Cuando se detectó, la epidemia ya había dejado en blanco cientos de libros. Parece que empezó borrando al azar volúmenes de las grandes bibliotecas, luego de colecciones domésticas, librerías de barrio e incluso de alguna gran superficie.

Los investigadores siguieron el rastro de libros enfermos y dieron con la culpable: aquella librera insufrible, con su perfecto plumero siempre al acecho, castigo de los dobladores de solapas y de las manos churretosas, amante de escrupulosas devoluciones a la editorial por cualquier tacha.

Pronto confesó: el rabito de una letra –una a– sobresalía del borde de una página y no pudo contenerse. Como el que desbarata un jersey intentando arrancar un hilo. El texto de todos los libros impresos, hermanado, cruzado de referencias fruto de un diálogo de siglos entre los autores, cedió al descosido y fue derramándose inerte en el suelo de su pequeña librería. Aquel humilde montoncito de letras no abultaba lo que hubieras imaginado. Un par de sacudidas de plumero bastaron para limpiarlo todo.

Micro escrito para el 3º Premio Gusanito Lector de microrrelatos que marcaba el tema: la librería

4 de noviembre de 2016

La literatura o la vida



Que el ejercicio de la escritura está reñido con la vida lo sabe todo aquel que alguna vez cogió un lápiz con intención de fabular. El cuarto propio que decía Woolf es imprescindible no sólo para escribir.

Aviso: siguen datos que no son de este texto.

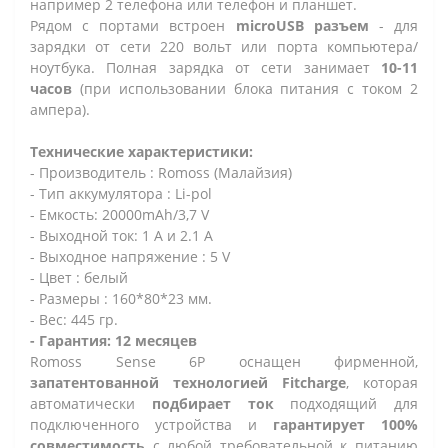
например 2 телефона или телефон и планшет.
Рядом с портами встроен
microUSB разъем
- для
зарядки от сети 220 вольт или порта компьютера/
ноутбука. Полная зарядка от сети занимает
10-11
часов
(при использовании блока питания с током 2
ампера).
Технические характеристики:
- Производитель : Romoss (Малайзия)
- Тип аккумулятора : Li-pol
- Емкость: 20000mAh/3,7 V
- Выходной ток: 1 А и 2.1 A
- Выходное напряжение : 5 V
- Цвет : белый
- Размеры : 160*80*23 мм.
- Вес: 445 гр.
- Гарантия: 12 месяцев
Romoss Sense 6P оснащен фирменной,
запатентованной технологией Fitcharge
, которая
автоматически
подбирает ток
подходящий для
подключенного устройства и
гарантирует 100%
совместимость
с любой требовательной к питанию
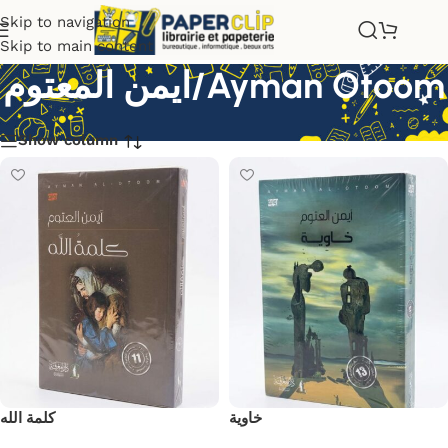
Skip to navigation
Skip to main content
ايمن المعتوم/Ayman Otoom
Show column
خاوية
كلمة الله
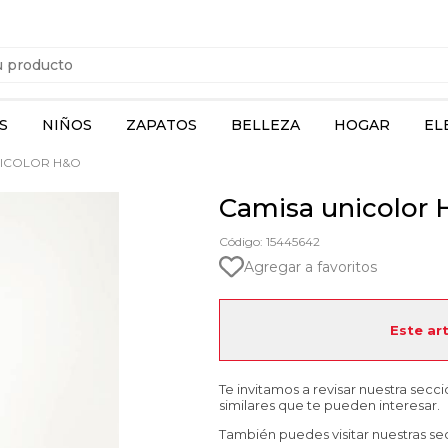
S
NIÑOS
ZAPATOS
BELLEZA
HOGAR
EL
NICOLOR H&O
Camisa unicolor
Código: 15445642
Agregar a favoritos
Este ar
Te invitamos a revisar nuestra secc
similares que te pueden interesar.
También puedes visitar nuestras se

El espacio personal, la soledad y la tranquilidad, fundamentales para cualquier trabajo intelectual (leer, escribir, hacer una tesis, reflexionar, ser persona...), tan atacado por las obligaciones y la abominable oferta de ocio que nos bombardea, no ha sido nunca fácil de defender. Pero no vengo a hablar de lo difícil que es sentarse a escribir, que lo es. Mis últimas lecturas me tienen a vueltas ahora con el aparente conflicto que resulta de confrontar lo escrito y las experiencias vitales. Eso de que hay que vivir para poder escribir.

Con la reciente publicación de los cuentos de Lucia Berlin no han sido pocas las reseñas que hacen hincapié en la vida tan variada, ajetreada y excitante que tuvo la autora y que es la materia prima desde la que construye sus historias, bajo un ejercicio de autoficción maravilloso. El caso es que en un artículo que leí y que no logro localizar (por favor, si alguien sabe cuál es que me lo diga y de fin a mi sufrimiento) apuntaban a algo interesante: a la hora de reseñar a Berlin resulta más fácil comentar su vida que su obra. Ceñirse exclusivamente a la literatura y al libro resulta indudablemente más difícil que comentar cómo una mujer en los años cuarenta desempeña diversos y variopintos empleos, se las ve con un alcoholismo grave y gestiona su maternidad de forma brutalmente sincera. Claro, eso es totalmente cierto. Literariamente la cuestión que me planteo es si importa que de verdad viviera lo que cuenta.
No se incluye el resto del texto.